Non il grande criminale ma neanche il piccolo spacciatore. Un uomo nel "mezzo", lo racconta il suo passato quando per un debito di droga sferrò tre coltellate al petto di un 31enne che si salvò per miracolo. Ma il vero "salto" non l'ha mai fatto: è rimasto nelle retrovie e per chi non riesce a raggiungere la prima fila i proiettili - solitamente - si fermano sotto al bacino.

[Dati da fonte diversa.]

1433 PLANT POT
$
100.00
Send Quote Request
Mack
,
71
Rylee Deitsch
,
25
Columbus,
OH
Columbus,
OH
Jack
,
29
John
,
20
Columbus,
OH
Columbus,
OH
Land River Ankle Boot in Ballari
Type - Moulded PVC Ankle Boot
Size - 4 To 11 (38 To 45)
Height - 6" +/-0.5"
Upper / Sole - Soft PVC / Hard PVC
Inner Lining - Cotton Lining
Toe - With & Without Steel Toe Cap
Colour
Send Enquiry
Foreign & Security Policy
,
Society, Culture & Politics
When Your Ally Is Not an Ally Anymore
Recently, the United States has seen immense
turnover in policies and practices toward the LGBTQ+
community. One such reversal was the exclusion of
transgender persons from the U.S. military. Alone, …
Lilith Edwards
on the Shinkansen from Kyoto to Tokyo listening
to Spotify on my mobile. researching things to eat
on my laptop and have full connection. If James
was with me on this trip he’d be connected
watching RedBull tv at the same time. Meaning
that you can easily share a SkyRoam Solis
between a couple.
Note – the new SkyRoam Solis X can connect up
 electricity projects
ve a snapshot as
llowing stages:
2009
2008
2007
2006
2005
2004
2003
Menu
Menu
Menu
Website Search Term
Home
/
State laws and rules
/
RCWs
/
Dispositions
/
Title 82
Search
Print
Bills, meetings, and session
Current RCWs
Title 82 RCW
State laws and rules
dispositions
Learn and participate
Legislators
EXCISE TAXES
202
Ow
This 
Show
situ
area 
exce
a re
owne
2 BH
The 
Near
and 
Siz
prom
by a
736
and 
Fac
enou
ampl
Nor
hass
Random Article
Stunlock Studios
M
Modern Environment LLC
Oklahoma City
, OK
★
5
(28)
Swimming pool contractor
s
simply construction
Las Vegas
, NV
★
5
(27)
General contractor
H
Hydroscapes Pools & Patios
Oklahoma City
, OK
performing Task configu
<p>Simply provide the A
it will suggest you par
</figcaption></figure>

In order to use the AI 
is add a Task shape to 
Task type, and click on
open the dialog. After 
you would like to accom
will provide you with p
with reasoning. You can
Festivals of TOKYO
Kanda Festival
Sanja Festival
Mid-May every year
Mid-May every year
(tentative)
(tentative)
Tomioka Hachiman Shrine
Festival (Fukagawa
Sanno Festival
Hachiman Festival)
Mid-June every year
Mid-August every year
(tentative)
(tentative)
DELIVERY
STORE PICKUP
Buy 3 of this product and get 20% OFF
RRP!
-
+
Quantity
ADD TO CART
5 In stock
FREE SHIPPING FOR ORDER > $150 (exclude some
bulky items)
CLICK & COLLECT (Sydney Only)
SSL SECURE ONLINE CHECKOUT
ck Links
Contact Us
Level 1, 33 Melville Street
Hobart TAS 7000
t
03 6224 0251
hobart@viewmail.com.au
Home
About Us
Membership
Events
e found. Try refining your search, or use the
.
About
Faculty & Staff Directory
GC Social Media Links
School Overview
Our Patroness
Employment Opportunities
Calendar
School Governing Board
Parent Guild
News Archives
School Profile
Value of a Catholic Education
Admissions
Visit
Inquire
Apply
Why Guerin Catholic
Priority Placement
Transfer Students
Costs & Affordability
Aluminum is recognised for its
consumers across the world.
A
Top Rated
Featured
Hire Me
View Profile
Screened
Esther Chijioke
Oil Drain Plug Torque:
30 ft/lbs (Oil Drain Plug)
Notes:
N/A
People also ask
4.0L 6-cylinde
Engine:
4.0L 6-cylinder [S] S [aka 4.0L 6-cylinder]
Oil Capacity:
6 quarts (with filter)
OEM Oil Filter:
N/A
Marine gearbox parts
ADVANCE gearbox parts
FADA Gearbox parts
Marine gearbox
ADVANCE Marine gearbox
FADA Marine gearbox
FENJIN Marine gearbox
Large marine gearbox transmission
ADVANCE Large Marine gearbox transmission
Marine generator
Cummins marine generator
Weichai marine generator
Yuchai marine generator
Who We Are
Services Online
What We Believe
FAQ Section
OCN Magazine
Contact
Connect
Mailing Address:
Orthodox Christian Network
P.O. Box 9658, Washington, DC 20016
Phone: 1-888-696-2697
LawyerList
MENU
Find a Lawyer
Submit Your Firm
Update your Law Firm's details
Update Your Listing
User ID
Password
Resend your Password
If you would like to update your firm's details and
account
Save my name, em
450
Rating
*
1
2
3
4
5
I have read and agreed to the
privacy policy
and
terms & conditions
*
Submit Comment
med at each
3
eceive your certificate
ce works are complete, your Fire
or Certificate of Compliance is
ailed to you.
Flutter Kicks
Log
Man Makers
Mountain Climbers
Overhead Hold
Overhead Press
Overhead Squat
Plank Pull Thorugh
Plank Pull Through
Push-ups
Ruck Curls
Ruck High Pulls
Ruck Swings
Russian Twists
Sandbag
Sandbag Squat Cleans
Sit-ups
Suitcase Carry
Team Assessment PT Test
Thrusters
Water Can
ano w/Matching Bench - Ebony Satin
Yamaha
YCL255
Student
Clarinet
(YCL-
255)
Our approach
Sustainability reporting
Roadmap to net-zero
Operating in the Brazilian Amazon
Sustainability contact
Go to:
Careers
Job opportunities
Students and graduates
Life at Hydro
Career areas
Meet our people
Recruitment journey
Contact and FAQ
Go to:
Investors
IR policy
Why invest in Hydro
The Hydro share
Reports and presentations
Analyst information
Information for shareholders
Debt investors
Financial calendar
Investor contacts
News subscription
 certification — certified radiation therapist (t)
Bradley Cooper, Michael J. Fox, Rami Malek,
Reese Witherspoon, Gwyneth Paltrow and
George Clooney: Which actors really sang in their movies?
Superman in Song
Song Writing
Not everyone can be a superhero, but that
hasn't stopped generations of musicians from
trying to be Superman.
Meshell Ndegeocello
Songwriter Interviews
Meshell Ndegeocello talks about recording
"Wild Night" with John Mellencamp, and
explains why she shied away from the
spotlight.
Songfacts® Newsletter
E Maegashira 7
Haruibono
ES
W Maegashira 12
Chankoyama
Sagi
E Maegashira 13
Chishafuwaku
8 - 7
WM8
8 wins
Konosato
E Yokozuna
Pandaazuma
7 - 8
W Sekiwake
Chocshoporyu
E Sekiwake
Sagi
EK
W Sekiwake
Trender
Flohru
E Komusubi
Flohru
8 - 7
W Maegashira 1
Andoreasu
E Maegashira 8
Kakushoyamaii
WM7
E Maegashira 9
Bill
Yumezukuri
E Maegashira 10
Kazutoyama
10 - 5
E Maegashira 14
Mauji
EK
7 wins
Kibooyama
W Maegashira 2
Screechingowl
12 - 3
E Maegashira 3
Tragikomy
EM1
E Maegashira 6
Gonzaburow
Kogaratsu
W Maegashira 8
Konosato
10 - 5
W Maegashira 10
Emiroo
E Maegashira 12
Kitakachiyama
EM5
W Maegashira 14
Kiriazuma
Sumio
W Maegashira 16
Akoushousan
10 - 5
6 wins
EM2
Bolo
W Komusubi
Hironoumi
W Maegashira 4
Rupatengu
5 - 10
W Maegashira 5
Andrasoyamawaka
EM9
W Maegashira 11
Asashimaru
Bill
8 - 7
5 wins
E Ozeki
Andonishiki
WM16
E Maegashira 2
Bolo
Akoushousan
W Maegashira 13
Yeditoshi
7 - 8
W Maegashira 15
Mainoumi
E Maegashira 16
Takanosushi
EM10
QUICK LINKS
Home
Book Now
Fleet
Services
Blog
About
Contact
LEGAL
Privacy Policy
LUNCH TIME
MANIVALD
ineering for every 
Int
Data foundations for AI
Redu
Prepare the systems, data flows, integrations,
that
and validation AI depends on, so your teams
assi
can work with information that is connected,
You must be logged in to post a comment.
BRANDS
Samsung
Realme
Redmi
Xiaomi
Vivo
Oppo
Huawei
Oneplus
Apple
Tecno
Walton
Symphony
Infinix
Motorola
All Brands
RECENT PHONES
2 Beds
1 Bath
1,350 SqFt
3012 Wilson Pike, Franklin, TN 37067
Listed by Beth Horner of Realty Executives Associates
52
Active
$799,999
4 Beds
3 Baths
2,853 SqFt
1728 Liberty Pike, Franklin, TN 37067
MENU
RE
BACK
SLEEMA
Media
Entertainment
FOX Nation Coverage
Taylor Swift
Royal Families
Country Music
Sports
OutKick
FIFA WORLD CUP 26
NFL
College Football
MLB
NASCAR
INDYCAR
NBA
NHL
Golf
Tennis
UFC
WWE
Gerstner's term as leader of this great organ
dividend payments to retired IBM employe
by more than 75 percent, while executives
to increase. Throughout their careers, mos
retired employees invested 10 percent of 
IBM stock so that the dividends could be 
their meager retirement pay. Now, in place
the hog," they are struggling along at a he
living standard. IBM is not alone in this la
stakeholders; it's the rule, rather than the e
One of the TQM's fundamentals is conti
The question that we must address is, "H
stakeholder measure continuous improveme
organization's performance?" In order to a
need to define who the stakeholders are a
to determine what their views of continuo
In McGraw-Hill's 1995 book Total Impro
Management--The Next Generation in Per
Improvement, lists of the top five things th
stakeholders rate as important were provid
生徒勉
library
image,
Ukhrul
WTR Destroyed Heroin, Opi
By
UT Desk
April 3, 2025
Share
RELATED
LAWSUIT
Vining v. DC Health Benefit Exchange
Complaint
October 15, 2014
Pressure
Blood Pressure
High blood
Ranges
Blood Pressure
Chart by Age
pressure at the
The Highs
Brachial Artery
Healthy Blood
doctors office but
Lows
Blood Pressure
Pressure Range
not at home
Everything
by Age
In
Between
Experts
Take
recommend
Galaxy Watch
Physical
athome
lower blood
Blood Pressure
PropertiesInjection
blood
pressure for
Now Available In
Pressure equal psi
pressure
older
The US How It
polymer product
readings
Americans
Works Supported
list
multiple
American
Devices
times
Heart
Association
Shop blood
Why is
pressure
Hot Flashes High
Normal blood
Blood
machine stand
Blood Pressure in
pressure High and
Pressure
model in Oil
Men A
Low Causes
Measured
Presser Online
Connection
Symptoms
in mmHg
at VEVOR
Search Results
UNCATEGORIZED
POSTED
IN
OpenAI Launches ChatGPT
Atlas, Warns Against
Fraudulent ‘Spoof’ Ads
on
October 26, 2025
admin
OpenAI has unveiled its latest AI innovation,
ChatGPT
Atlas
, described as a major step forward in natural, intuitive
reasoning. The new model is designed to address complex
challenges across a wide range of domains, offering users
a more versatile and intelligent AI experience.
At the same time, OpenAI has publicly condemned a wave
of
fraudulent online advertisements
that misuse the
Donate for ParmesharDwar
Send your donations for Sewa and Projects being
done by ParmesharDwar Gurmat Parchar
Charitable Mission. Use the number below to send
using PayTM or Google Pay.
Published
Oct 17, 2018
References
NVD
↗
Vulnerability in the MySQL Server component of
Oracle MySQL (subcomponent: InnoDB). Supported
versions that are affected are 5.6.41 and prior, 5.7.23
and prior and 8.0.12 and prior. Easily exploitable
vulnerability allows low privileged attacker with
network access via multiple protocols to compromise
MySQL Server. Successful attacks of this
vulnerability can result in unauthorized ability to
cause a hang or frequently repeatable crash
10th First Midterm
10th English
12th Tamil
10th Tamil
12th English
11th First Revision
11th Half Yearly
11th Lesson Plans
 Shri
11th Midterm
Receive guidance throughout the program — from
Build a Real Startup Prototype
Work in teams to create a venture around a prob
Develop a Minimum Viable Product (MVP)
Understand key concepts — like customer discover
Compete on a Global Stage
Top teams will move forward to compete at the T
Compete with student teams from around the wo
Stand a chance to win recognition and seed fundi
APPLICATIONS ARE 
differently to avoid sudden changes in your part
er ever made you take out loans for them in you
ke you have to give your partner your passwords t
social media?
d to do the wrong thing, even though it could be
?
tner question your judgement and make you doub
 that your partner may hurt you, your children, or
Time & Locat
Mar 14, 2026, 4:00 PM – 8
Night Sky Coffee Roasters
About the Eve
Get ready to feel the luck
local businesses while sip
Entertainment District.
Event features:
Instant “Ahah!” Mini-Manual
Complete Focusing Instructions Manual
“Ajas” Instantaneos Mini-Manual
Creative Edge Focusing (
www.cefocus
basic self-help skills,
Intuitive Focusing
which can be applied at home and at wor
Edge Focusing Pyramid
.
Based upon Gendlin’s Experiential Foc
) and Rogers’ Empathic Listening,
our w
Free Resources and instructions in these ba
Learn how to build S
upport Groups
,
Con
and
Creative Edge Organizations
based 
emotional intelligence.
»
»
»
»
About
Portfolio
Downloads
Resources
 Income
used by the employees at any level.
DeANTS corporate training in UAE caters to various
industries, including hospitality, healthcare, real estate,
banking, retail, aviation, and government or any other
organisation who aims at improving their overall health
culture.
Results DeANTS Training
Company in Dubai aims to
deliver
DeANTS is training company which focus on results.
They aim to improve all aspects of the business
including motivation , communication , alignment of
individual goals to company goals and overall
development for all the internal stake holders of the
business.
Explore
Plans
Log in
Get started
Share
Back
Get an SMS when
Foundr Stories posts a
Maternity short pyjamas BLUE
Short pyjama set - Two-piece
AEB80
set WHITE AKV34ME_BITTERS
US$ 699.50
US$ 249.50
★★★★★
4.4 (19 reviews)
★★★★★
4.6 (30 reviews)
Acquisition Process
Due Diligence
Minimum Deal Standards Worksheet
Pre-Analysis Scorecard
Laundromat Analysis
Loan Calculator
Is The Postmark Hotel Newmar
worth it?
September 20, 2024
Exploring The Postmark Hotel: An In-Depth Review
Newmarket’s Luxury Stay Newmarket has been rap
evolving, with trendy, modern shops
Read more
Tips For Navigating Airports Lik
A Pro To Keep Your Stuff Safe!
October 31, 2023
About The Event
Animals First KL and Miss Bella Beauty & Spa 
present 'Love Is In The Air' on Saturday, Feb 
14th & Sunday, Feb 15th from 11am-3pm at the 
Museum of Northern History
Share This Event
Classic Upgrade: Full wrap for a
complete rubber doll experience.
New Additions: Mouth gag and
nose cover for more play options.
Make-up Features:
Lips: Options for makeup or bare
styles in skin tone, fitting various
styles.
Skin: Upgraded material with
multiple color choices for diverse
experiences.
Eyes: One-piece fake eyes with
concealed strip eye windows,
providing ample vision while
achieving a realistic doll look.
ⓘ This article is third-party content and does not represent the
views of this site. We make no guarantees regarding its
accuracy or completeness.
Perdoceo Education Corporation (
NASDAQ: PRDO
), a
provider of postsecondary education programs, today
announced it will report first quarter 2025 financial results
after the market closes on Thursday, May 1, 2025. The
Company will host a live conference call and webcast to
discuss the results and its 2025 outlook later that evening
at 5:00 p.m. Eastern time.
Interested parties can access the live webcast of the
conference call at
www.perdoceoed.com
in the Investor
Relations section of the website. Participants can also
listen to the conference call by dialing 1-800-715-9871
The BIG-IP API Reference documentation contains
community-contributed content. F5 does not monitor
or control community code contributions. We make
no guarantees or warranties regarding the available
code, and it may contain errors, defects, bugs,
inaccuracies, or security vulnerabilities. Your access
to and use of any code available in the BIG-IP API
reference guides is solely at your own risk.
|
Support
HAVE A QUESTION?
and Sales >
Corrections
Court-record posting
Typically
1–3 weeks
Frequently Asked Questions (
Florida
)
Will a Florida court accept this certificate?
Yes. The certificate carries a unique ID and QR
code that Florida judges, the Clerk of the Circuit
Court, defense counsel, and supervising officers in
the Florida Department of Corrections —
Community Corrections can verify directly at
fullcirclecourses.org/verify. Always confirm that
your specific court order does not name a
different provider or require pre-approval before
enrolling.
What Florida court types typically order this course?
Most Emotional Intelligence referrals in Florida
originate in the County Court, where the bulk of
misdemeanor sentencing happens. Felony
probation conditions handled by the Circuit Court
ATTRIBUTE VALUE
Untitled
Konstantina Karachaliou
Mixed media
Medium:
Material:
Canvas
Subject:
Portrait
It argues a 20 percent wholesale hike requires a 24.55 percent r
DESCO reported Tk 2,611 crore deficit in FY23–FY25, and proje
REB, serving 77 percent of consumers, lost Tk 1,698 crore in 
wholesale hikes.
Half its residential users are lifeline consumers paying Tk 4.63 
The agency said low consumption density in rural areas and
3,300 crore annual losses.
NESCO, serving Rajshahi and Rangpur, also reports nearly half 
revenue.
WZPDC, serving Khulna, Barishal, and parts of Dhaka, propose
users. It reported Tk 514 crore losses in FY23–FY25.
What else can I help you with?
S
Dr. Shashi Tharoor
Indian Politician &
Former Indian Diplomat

Il suo nome ce l'ha tatuato sul sopracciglio destro: Mirko. Ed è la nuova vittima di una gambizzazione avvenuta a Don Bosco sabato sera poco prima delle 22. Una fra le tante, una tra le ultime che rimarca ancora una volta l'effervescenza, chiamiamola così, di una situazione dove il "minus" criminale è lasciato libero di agire. Difficile per la polizia rimettere insieme i tasselli dell'ultimo agguato. E non solo di questo. C'è ancora da capire, ad esempio, chi e perché il 13 marzo sempre nel quadrante sud-est di Roma ha tirato giù un caricatore contro Luigi Finizio, cugino di Girolamo imparentato a sua volta con Michele Senese. Da allora gli episodi non sono mancati ma legarli fra loro equivarrebbe a una semplificazione. E quello che sta accadendo nella Capitale è tutt'altro che semplice benché di mezzo e in mezzo ci sia la droga che arriva e scorre a fiumi come pure ha denunciato pubblicamente il Questore.
LA DINAMICA
E allora torniamo a sabato sera quando Mirko Giuliani, pregiudicato, classe 1978, sta camminando in via Chiovenda.
L'uomo tre anni fa ha finito di scontare la condanna a cinque anni per tentato omicidio, beneficiando della riduzione della pena in ragione del rito abbreviato. Era il maggio 2014 quando a Soriano nel Cimino, Giuliani colpì quasi a morte un 31enne colpevole di aver maturato con lui un debito che, si accerterà dopo, era da ricondurre alla droga. Fu arrestato subito dai carabinieri mentre con il coltello usato nell'agguato che teneva in tasca stava provando a fuggire a bordo di un bus. Giuliani patteggiò la pena, fu condannato e il suo conto lo ha finito di pagare meno di tre anni fa. Da allora ha lasciato la piccola località nel viterbese e si è trasferito a Roma. Alle spalle si lascia anche precedenti per maltrattamenti in famiglia. Nella Capitale ritrova probabilmente degli "affetti" dal momento che sembrerebbe legato a un criminale di livello intermedio finito al centro di un'operazione sugli affari illeciti che imperversavano ad Ostia e che erano controllati da quel gruppo un tempo capitanato da tale "tartaruga", al secolo Salvatore Sibio.